Required work: Copy the records below exactly, but leave out any picture they contain.

Materials provided section start

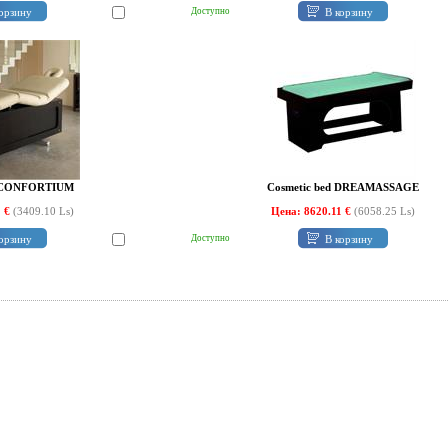
орзину
В корзину
Доступно
d CONFORTIUM
Cosmetic bed DREAMASSAGE
1 €
(3409.10 Ls)
Цена: 8620.11 €
(6058.25 Ls)
орзину
В корзину
Доступно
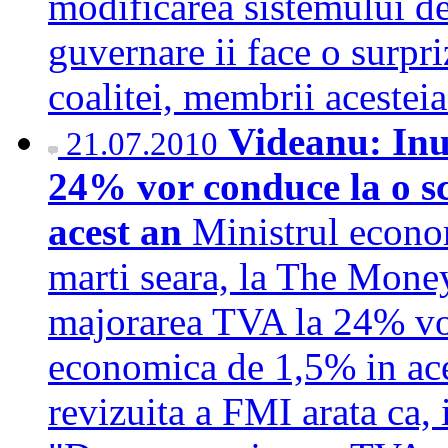
modificarea sistemului de 
guvernare ii face o surpri
coalitei, membrii aceste
Videanu: Inu
21.07.2010
24% vor conduce la o s
acest an
Ministrul econo
marti seara, la The Money
majorarea TVA la 24% vo
economica de 1,5% in ace
revizuita a FMI arata ca,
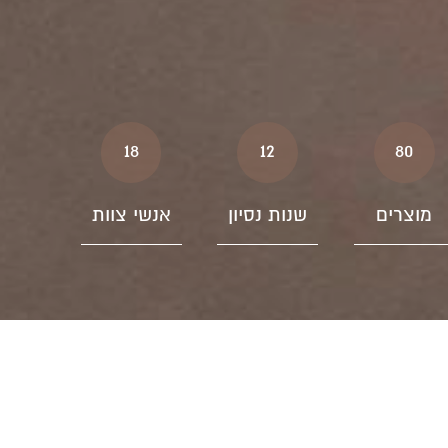
18
12
80
מוצרים
שנות נסיון
אנשי צוות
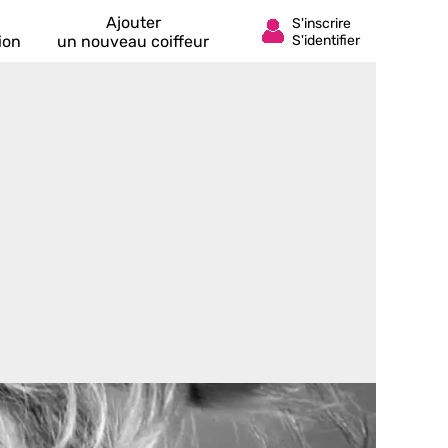
Ajouter
ion
un nouveau coiffeur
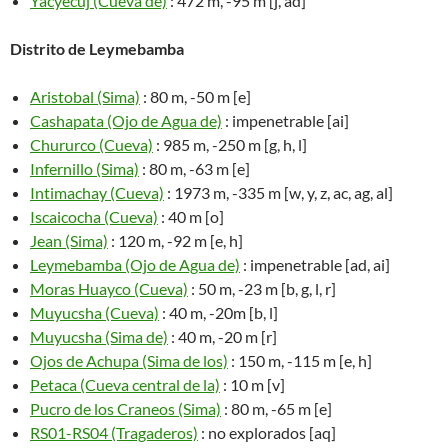
Yacyecuj (Cueva de)
: 472 m, -95 m [j, ad]
Distrito de Leymebamba
Aristobal (Sima)
: 80 m, -50 m [e]
Cashapata (Ojo de Agua de)
: impenetrable [ai]
Chururco (Cueva)
: 985 m, -250 m [g, h, l]
Infernillo (Sima)
: 80 m, -63 m [e]
Intimachay (Cueva)
: 1973 m, -335 m [w, y, z, ac, ag, al]
Iscaicocha (Cueva)
: 40 m [o]
Jean (Sima)
: 120 m, -92 m [e, h]
Leymebamba (Ojo de Agua de)
: impenetrable [ad, ai]
Moras Huayco (Cueva)
: 50 m, -23 m [b, g, l, r]
Muyucsha (Cueva)
: 40 m, -20m [b, l]
Muyucsha (Sima de)
: 40 m, -20 m [r]
Ojos de Achupa (Sima de los)
: 150 m, -115 m [e, h]
Petaca (Cueva central de la)
: 10 m [v]
Pucro de los Craneos (Sima)
: 80 m, -65 m [e]
RS01-RS04 (Tragaderos)
: no explorados [aq]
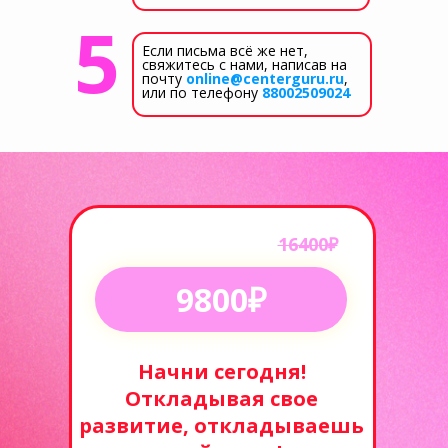
5
Если письма всё же нет,
свяжитесь с нами, написав на
почту
online@centerguru.ru
,
или по телефону
88002509024
16400₽
9800₽
Начни сегодня!
Откладывая свое
развитие, откладываешь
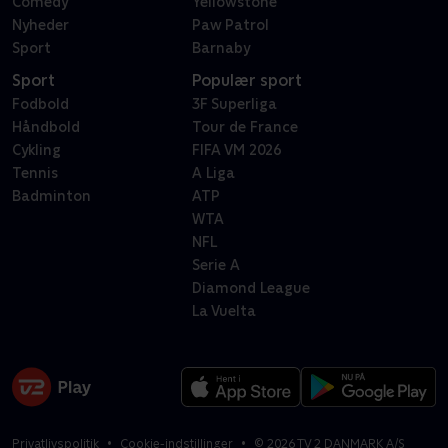
Comedy
Yellowstone
Nyheder
Paw Patrol
Sport
Barnaby
Sport
Populær sport
Fodbold
3F Superliga
Håndbold
Tour de France
Cykling
FIFA VM 2026
Tennis
A Liga
Badminton
ATP
WTA
NFL
Serie A
Diamond League
La Vuelta
Privatlivspolitik
Cookie-indstillinger
©
2026
TV 2 DANMARK A/S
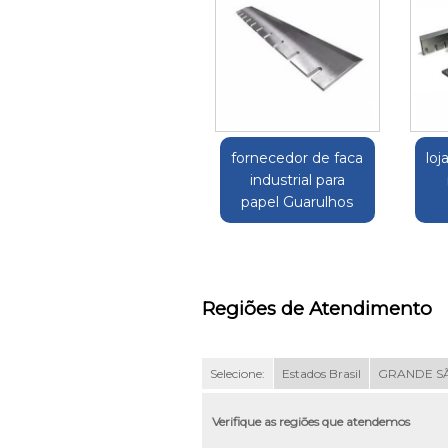
fornecedor de faca
loj
industrial para
papel Guarulhos
Regiões de Atendimento
Selecione:
Estados Brasil
GRANDE S
Verifique as regiões que atendemos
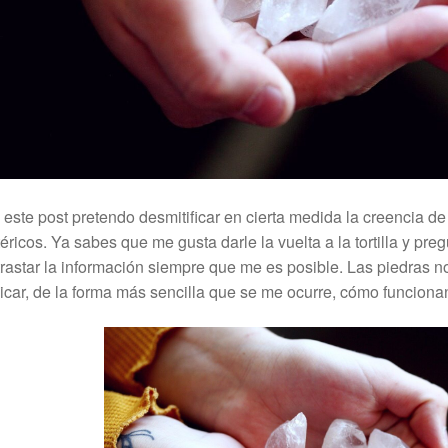
este post pretendo desmitificar en cierta medida la creencia de
éricos. Ya sabes que me gusta darle la vuelta a la tortilla y pr
rastar la información siempre que me es posible. Las piedras n
icar, de la forma más sencilla que se me ocurre, cómo funciona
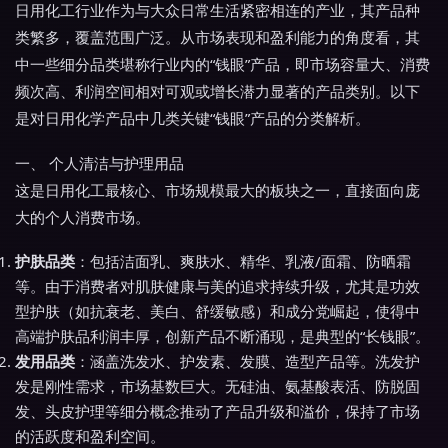
日用化工行业作为与大众日常生活紧密相连的产业，其产品种
类繁多，覆盖范围广泛。从市场表现和盈利能力的角度看，其
中一些细分品类堪称行业内的“钱眼”产品，即市场容量大、消费
频次高、利润空间相对可观或增长潜力显著的产品类别。以下
是对日用化学产品中几类关键“钱眼”产品的分类解析。
一、 个人清洁与护理用品
这是日用化工最核心、市场规模最大的板块之一，直接面向庞
大的个人消费市场。
护肤品类
：包括洁面乳、爽肤水、精华、乳液/面霜、防晒霜
等。由于消费者对肌肤健康与美的追求持续升级，尤其是功效
型护肤（如抗衰老、美白、舒缓敏感）和成分党崛起，使得中
高端护肤品利润丰厚，创新产品不断涌现，是典型的“长钱眼”。
发用品类
：涵盖洗发水、护发素、发膜、造型产品等。洗发护
发是刚性需求，市场基数巨大。无硅油、氨基酸表活、防脱固
发、头皮护理等细分概念推动了产品升级和溢价，保持了市场
的活跃度和盈利空间。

Materials provided section end

Solution for this problem:
орзину
В корзину
Доступно
d CONFORTIUM
Cosmetic bed DREAMASSAGE
1 €
(3409.10 Ls)
Цена: 8620.11 €
(6058.25 Ls)
орзину
В корзину
Доступно
modificarea sistemului de 
guvernare ii face o surpri
coalitei, membrii aceste
Videanu: Inu
21.07.2010
24% vor conduce la o s
acest an
Ministrul econo
marti seara, la The Money
majorarea TVA la 24% vo
economica de 1,5% in ace
revizuita a FMI arata ca,
18
12
80
מוצרים
שנות נסיון
אנשי צוות
Ajouter
ion
un nouveau coiffeur
Yacyecuj (Cueva de)
: 472 m, -95 m [j, ad]
Distrito de Leymebamba
Aristobal (Sima)
: 80 m, -50 m [e]
Cashapata (Ojo de Agua de)
: impenetrable [ai]
Chururco (Cueva)
: 985 m, -250 m [g, h, l]
Infernillo (Sima)
: 80 m, -63 m [e]
Intimachay (Cueva)
: 1973 m, -335 m [w, y, z, ac, ag, al]
Iscaicocha (Cueva)
: 40 m [o]
Jean (Sima)
: 120 m, -92 m [e, h]
Leymebamba (Ojo de Agua de)
: impenetrable [ad, ai]
Moras Huayco (Cueva)
: 50 m, -23 m [b, g, l, r]
Muyucsha (Cueva)
: 40 m, -20m [b, l]
Muyucsha (Sima de)
: 40 m, -20 m [r]
Ojos de Achupa (Sima de los)
: 150 m, -115 m [e, h]
Petaca (Cueva central de la)
: 10 m [v]
Pucro de los Craneos (Sima)
: 80 m, -65 m [e]
RS01-RS04 (Tragaderos)
: no explorados [aq]
5
Если письма всё же нет,
свяжитесь с нами, написав на
почту
online@centerguru.ru
,
или по телефону
88002509024
16400₽
9800₽
Начни сегодня!
Откладывая свое
развитие, откладываешь
Comedy
Yellowstone
Nyheder
Paw Patrol
Sport
Barnaby
Sport
Populær sport
Fodbold
3F Superliga
Håndbold
Tour de France
Cykling
FIFA VM 2026
Tennis
A Liga
Badminton
ATP
WTA
NFL
Serie A
Diamond League
La Vuelta
Privatlivspolitik
Cookie-indstillinger
©
2026
TV 2 DANMARK A/S
fornecedor de faca
loj
industrial para
papel Guarulhos
Regiões de Atendimento
Selecione:
Estados Brasil
GRANDE S
Verifique as regiões que atendemos
este post pretendo desmitificar en cierta medida la creencia de
éricos. Ya sabes que me gusta darle la vuelta a la tortilla y pr
rastar la información siempre que me es posible. Las piedras n
icar, de la forma más sencilla que se me ocurre, cómo funciona
日用化工行业作为与大众日常生活紧密相连的产业，其产品种
类繁多，覆盖范围广泛。从市场表现和盈利能力的角度看，其
中一些细分品类堪称行业内的“钱眼”产品，即市场容量大、消费
频次高、利润空间相对可观或增长潜力显著的产品类别。以下
是对日用化学产品中几类关键“钱眼”产品的分类解析。
一、 个人清洁与护理用品
这是日用化工最核心、市场规模最大的板块之一，直接面向庞
大的个人消费市场。
护肤品类
：包括洁面乳、爽肤水、精华、乳液/面霜、防晒霜
等。由于消费者对肌肤健康与美的追求持续升级，尤其是功效
型护肤（如抗衰老、美白、舒缓敏感）和成分党崛起，使得中
高端护肤品利润丰厚，创新产品不断涌现，是典型的“长钱眼”。
发用品类
：涵盖洗发水、护发素、发膜、造型产品等。洗发护
发是刚性需求，市场基数巨大。无硅油、氨基酸表活、防脱固
发、头皮护理等细分概念推动了产品升级和溢价，保持了市场
的活跃度和盈利空间。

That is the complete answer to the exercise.